● **Work to complete**: The copy you print must match the listing exactly, with its pictures removed.

BEGIN Given entries

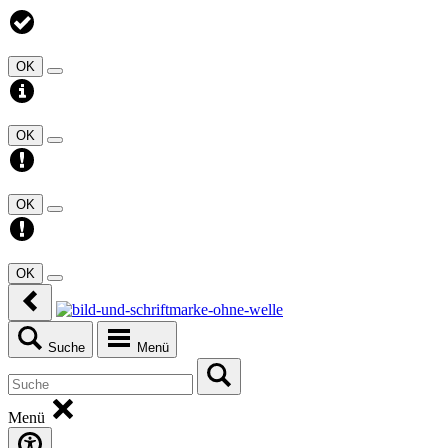
OK
OK
OK
OK
Suche
Menü
Menü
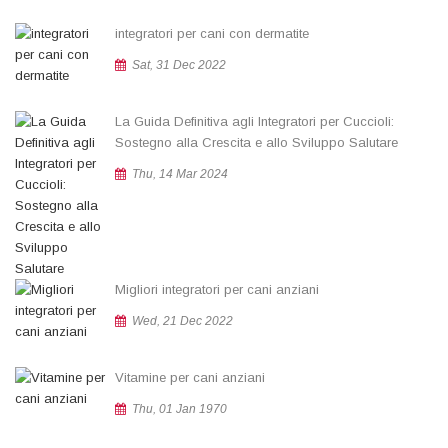
integratori per cani con dermatite
Sat, 31 Dec 2022
La Guida Definitiva agli Integratori per Cuccioli:
Sostegno alla Crescita e allo Sviluppo Salutare
Thu, 14 Mar 2024
Migliori integratori per cani anziani
Wed, 21 Dec 2022
Vitamine per cani anziani
Thu, 01 Jan 1970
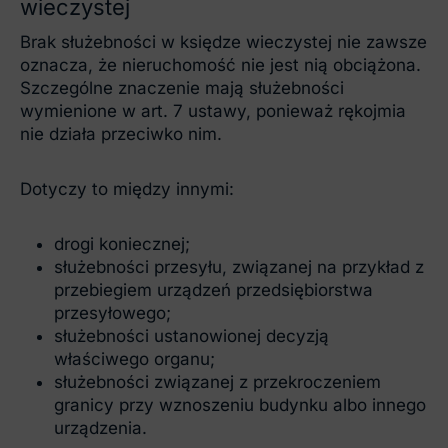
wieczystej
Brak służebności w księdze wieczystej nie zawsze
oznacza, że nieruchomość nie jest nią obciążona.
Szczególne znaczenie mają służebności
wymienione w art. 7 ustawy, ponieważ rękojmia
nie działa przeciwko nim.
Dotyczy to między innymi:
drogi koniecznej;
służebności przesyłu, związanej na przykład z
przebiegiem urządzeń przedsiębiorstwa
przesyłowego;
służebności ustanowionej decyzją
właściwego organu;
służebności związanej z przekroczeniem
granicy przy wznoszeniu budynku albo innego
urządzenia.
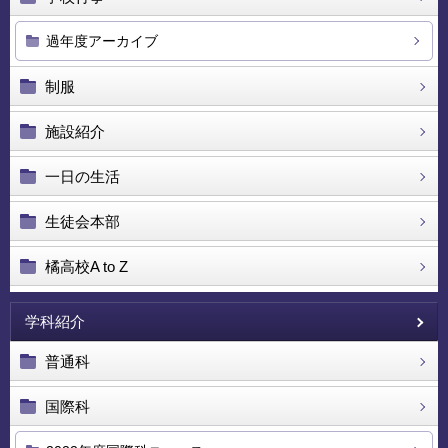
過年度アーカイブ
制服
施設紹介
一日の生活
生徒会本部
橘高校A to Z
学科紹介
普通科
国際科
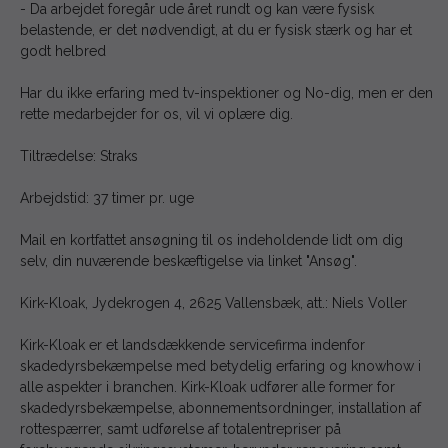
- Da arbejdet foregår ude året rundt og kan være fysisk
belastende, er det nødvendigt, at du er fysisk stærk og har et
godt helbred
Har du ikke erfaring med tv-inspektioner og No-dig, men er den
rette medarbejder for os, vil vi oplære dig.
Tiltrædelse: Straks
Arbejdstid: 37 timer pr. uge
Mail en kortfattet ansøgning til os indeholdende lidt om dig
selv, din nuværende beskæftigelse via linket "Ansøg".
Kirk-Kloak, Jydekrogen 4, 2625 Vallensbæk, att.: Niels Voller
Kirk-Kloak er et landsdækkende servicefirma indenfor
skadedyrsbekæmpelse med betydelig erfaring og knowhow i
alle aspekter i branchen. Kirk-Kloak udfører alle former for
skadedyrsbekæmpelse, abonnementsordninger, installation af
rottespærrer, samt udførelse af totalentrepriser på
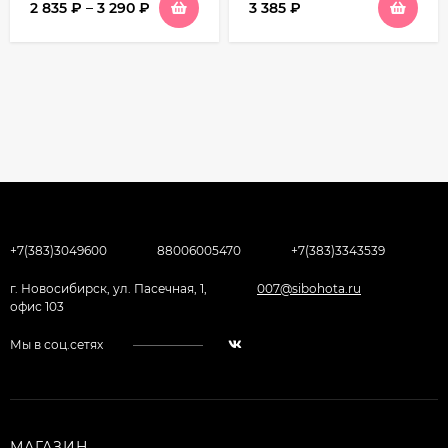
2 835
₽
–
3 290
₽
3 385
₽
+7(383)3049600
88006005470
+7(383)3343539
г. Новосибирск, ул. Пасечная, 1,
007@sibohota.ru
офис 103
Мы в соц.сетях
МАГАЗИН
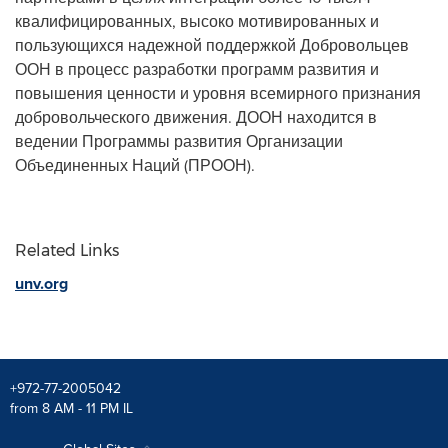
квалифицированных, высоко мотивированных и
пользующихся надежной поддержкой Добровольцев
ООН в процесс разработки программ развития и
повышения ценности и уровня всемирного признания
добровольческого движения. ДООН находится в
ведении Программы развития Организации
Объединенных Наций (ПРООН).
Related Links
unv.org
+972-77-2005042
from 8 AM - 11 PM IL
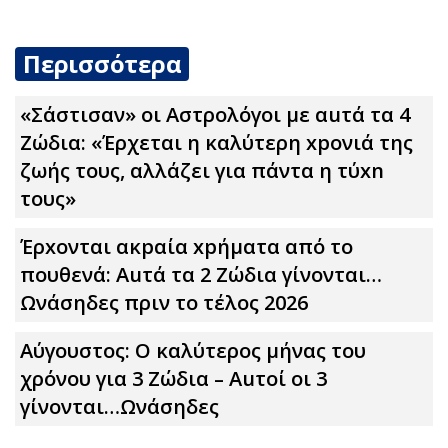
Περισσότερα
«Σάστισαν» οι Αστρολόγοι με αuτά τα 4
Zώδια: «Έρχεται η καλύτερη xpoνιά της
ζωής τους, αλλάζει για πάντα η τύxn
τους»
Έρxoνται ακpαία xpήματα από το
πουθενά: Αuτά τα 2 Zώδια γίνονται…
Ωνάσηδες πριν το τέλος 2026
Αύγουστος: Ο καλύτερος μήνας του
χρόνου για 3 Zώδια – Αuτοί οι 3
γίνονται…Ωνάσηδες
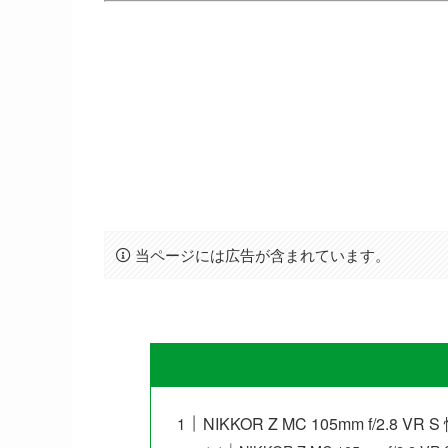
当ページには広告が含まれています。
NIKKOR Z MC 105mm f/2.8 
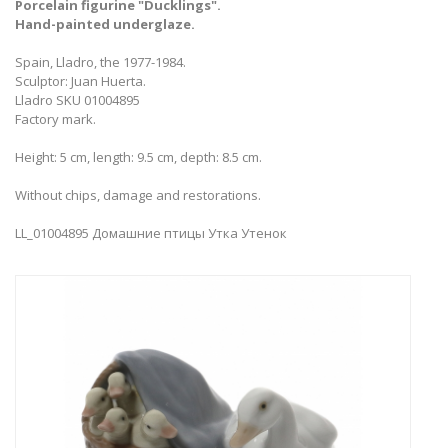
Porcelain figurine "Ducklings".
Hand-painted underglaze.
Spain, Lladro, the 1977-1984.
Sculptor: Juan Huerta.
Lladro SKU 01004895
Factory mark.
Height: 5 cm, length: 9.5 cm, depth: 8.5 cm.
Without chips, damage and restorations.
LL_01004895 Домашние птицы Утка Утенок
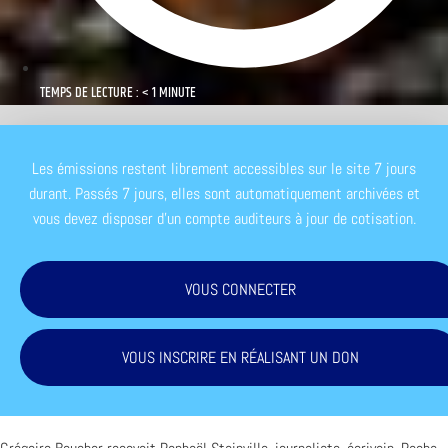
TEMPS DE LECTURE : < 1 MINUTE
Les émissions restent librement accessibles sur le site 7 jours
durant. Passés 7 jours, elles sont automatiquement archivées et
vous devez disposer d'un compte auditeurs à jour de cotisation.
VOUS CONNECTER
VOUS INSCRIRE EN RÉALISANT UN DON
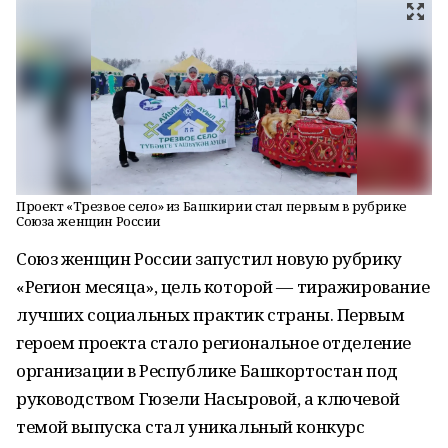
Проект «Трезвое село» из Башкирии стал первым в рубрике
Союза женщин России
Союз женщин России запустил новую рубрику
«Регион месяца», цель которой — тиражирование
лучших социальных практик страны. Первым
героем проекта стало региональное отделение
организации в Республике Башкортостан под
руководством Гюзели Насыровой, а ключевой
темой выпуска стал уникальный конкурс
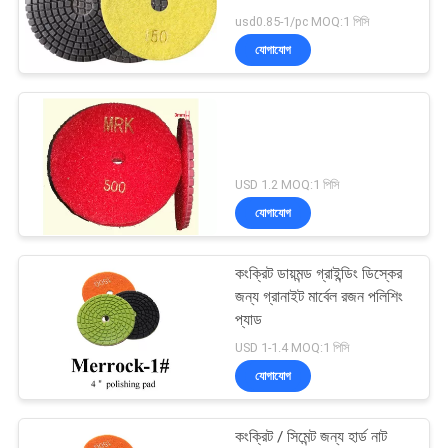
usd0.85-1/pc MOQ:1 পিসি
যোগাযোগ
USD 1.2 MOQ:1 পিসি
যোগাযোগ
কংক্রিট ডায়মন্ড গ্রাইন্ডিং ডিস্কের
জন্য গ্রানাইট মার্বেল রজন পলিশিং
প্যাড
USD 1-1.4 MOQ:1 পিসি
যোগাযোগ
কংক্রিট / সিমেন্ট জন্য হার্ড নাট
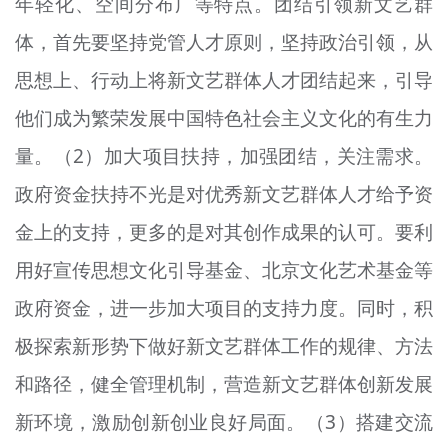
年轻化、空间分布广等特点。团结引领新文艺群
体，首先要坚持党管人才原则，坚持政治引领，从
思想上、行动上将新文艺群体人才团结起来，引导
他们成为繁荣发展中国特色社会主义文化的有生力
量。（2）加大项目扶持，加强团结，关注需求。
政府资金扶持不光是对优秀新文艺群体人才给予资
金上的支持，更多的是对其创作成果的认可。要利
用好宣传思想文化引导基金、北京文化艺术基金等
政府资金，进一步加大项目的支持力度。同时，积
极探索新形势下做好新文艺群体工作的规律、方法
和路径，健全管理机制，营造新文艺群体创新发展
新环境，激励创新创业良好局面。（3）搭建交流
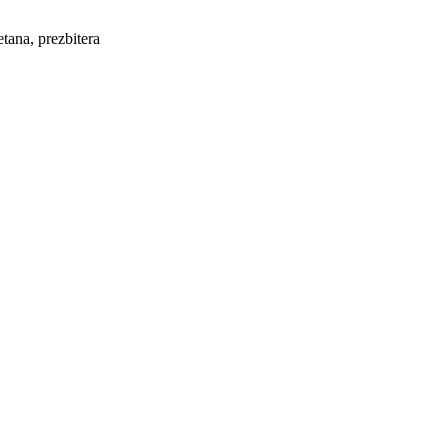
ana, prezbitera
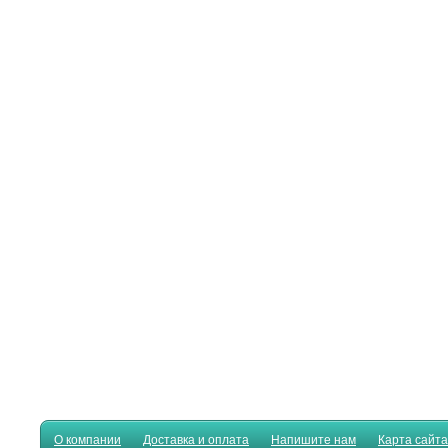
О компании
Доставка и оплата
Напишите нам
Карта сайта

END Given entries

● **Answer to this task**:
OK
OK
OK
OK
Suche
Menü
Menü
integratori per cani con dermatite
Sat, 31 Dec 2022
La Guida Definitiva agli Integratori per Cuccioli:
Sostegno alla Crescita e allo Sviluppo Salutare
Thu, 14 Mar 2024
Migliori integratori per cani anziani
Wed, 21 Dec 2022
Vitamine per cani anziani
Thu, 01 Jan 1970
wieczystej
Brak służebności w księdze wieczystej nie zawsze
oznacza, że nieruchomość nie jest nią obciążona.
Szczególne znaczenie mają służebności
wymienione w art. 7 ustawy, ponieważ rękojmia
nie działa przeciwko nim.
Dotyczy to między innymi:
drogi koniecznej;
służebności przesyłu, związanej na przykład z
przebiegiem urządzeń przedsiębiorstwa
przesyłowego;
służebności ustanowionej decyzją
właściwego organu;
służebności związanej z przekroczeniem
granicy przy wznoszeniu budynku albo innego
urządzenia.
過年度アーカイブ
制服
施設紹介
一日の生活
生徒会本部
橘高校A to Z
学科紹介
普通科
国際科
- Da arbejdet foregår ude året rundt og kan være fysisk
belastende, er det nødvendigt, at du er fysisk stærk og har et
godt helbred
Har du ikke erfaring med tv-inspektioner og No-dig, men er den
rette medarbejder for os, vil vi oplære dig.
Tiltrædelse: Straks
Arbejdstid: 37 timer pr. uge
Mail en kortfattet ansøgning til os indeholdende lidt om dig
selv, din nuværende beskæftigelse via linket "Ansøg".
Kirk-Kloak, Jydekrogen 4, 2625 Vallensbæk, att.: Niels Voller
Kirk-Kloak er et landsdækkende servicefirma indenfor
skadedyrsbekæmpelse med betydelig erfaring og knowhow i
alle aspekter i branchen. Kirk-Kloak udfører alle former for
skadedyrsbekæmpelse, abonnementsordninger, installation af
rottespærrer, samt udførelse af totalentrepriser på
2 835
₽
–
3 290
₽
3 385
₽
+7(383)3049600
88006005470
+7(383)3343539
г. Новосибирск, ул. Пасечная, 1,
007@sibohota.ru
офис 103
Мы в соц.сетях
МАГАЗИН
квалифицированных, высоко мотивированных и
пользующихся надежной поддержкой Добровольцев
ООН в процесс разработки программ развития и
повышения ценности и уровня всемирного признания
добровольческого движения. ДООН находится в
ведении Программы развития Организации
Объединенных Наций (ПРООН).
Related Links
unv.org
+972-77-2005042
from 8 AM - 11 PM IL
Περισσότερα
«Σάστισαν» οι Αστρολόγοι με αuτά τα 4
Zώδια: «Έρχεται η καλύτερη xpoνιά της
ζωής τους, αλλάζει για πάντα η τύxn
τους»
Έρxoνται ακpαία xpήματα από το
πουθενά: Αuτά τα 2 Zώδια γίνονται…
Ωνάσηδες πριν το τέλος 2026
Αύγουστος: Ο καλύτερος μήνας του
χρόνου για 3 Zώδια – Αuτοί οι 3
γίνονται…Ωνάσηδες
当ページには広告が含まれています。
NIKKOR Z MC 105mm f/2.8 
Porcelain figurine "Ducklings".
Hand-painted underglaze.
Spain, Lladro, the 1977-1984.
Sculptor: Juan Huerta.
Lladro SKU 01004895
Factory mark.
Height: 5 cm, length: 9.5 cm, depth: 8.5 cm.
Without chips, damage and restorations.
LL_01004895 Домашние птицы Утка Утенок
TEMPS DE LECTURE : < 1 MINUTE
Les émissions restent librement accessibles sur le site 7 jours
durant. Passés 7 jours, elles sont automatiquement archivées et
vous devez disposer d'un compte auditeurs à jour de cotisation.
VOUS CONNECTER
VOUS INSCRIRE EN RÉALISANT UN DON
Проект «Трезвое село» из Башкирии стал первым в рубрике
Союза женщин России
Союз женщин России запустил новую рубрику
«Регион месяца», цель которой — тиражирование
лучших социальных практик страны. Первым
героем проекта стало региональное отделение
организации в Республике Башкортостан под
руководством Гюзели Насыровой, а ключевой
темой выпуска стал уникальный конкурс
usd0.85-1/pc MOQ:1 পিসি
যোগাযোগ
USD 1.2 MOQ:1 পিসি
যোগাযোগ
কংক্রিট ডায়মন্ড গ্রাইন্ডিং ডিস্কের
জন্য গ্রানাইট মার্বেল রজন পলিশিং
প্যাড
USD 1-1.4 MOQ:1 পিসি
যোগাযোগ
কংক্রিট / সিমেন্ট জন্য হার্ড নাট
年轻化、空间分布广等特点。团结引领新文艺群
体，首先要坚持党管人才原则，坚持政治引领，从
思想上、行动上将新文艺群体人才团结起来，引导
他们成为繁荣发展中国特色社会主义文化的有生力
量。（2）加大项目扶持，加强团结，关注需求。
政府资金扶持不光是对优秀新文艺群体人才给予资
金上的支持，更多的是对其创作成果的认可。要利
用好宣传思想文化引导基金、北京文化艺术基金等
政府资金，进一步加大项目的支持力度。同时，积
极探索新形势下做好新文艺群体工作的规律、方法
和路径，健全管理机制，营造新文艺群体创新发展
新环境，激励创新创业良好局面。（3）搭建交流
ana, prezbitera
О компании
Доставка и оплата
Напишите нам
Карта сайта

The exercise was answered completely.